One such employee is Bob Cratchit. This holiday seasoning, Bob and his family come to terms with an impending foreclosure on their home, as well as the untimely loss of their disabled son (due in part because of not being able to afford health insurance and/or denied coverage). Cratchit attempts to renegotiate his salary and benefits to retain his position. Scrooge denies him, stating that unemployment benefits should be sufficient, as well as any savings Cratchit put away for such hard times.

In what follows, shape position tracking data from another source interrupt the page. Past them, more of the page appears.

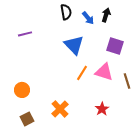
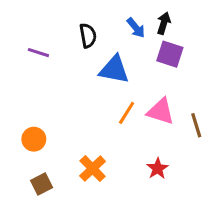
black semicircle: (66, 12) -> (88, 36), moved
purple line: (25, 34) -> (38, 53), turned 32
blue triangle: (74, 45) -> (114, 70), turned -35
purple square: (115, 46) -> (170, 54), moved

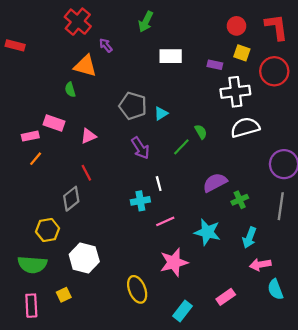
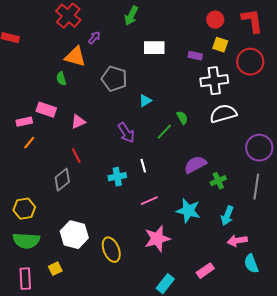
purple arrow: (106, 45) -> (94, 38), turned 80
gray pentagon: (133, 106) -> (114, 79), moved
cyan cross: (140, 201) -> (117, 177), moved
yellow hexagon: (48, 230) -> (24, 209), moved
yellow ellipse: (137, 289) -> (111, 250), moved

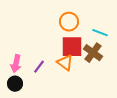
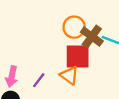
brown cross: (93, 53) -> (92, 37), moved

After the encounter, Scrooge immediately calls various lobbyists and politicians to express his disapproval of unemployment extensions, and his full support of tax cuts for the top 2% wage earners.
The story closes with the Cratchit family finding comfort and solace at church, and being thankful of Scrooge for fighting to keep the Christ in Christmas, and donating a life-size nativity scene that is displayed on the lawn of city hall.
It’s a Wonderful Life
A lifelong citizen of Pottersville, George Bailey commits suicide on Christmas Eve when he learns that his family-owned business is about to fold. Efforts to save George’s business by the community had been denied, with many people believing that George didn’t deserve a “bailout” and “should have known better” and he “should have been more responsible.”
Meanwhile, the wealthy Mr. Potter (for whom the town is named), receives a free, life-saving operation for his chronic heart condition (he was a top ranking politician for three decades). Unfortunately, the operation comes too late and Mr. Potter dies. The community is deeply saddened by the loss of such a great citizen and quickly raise money to build a memorial in his honor.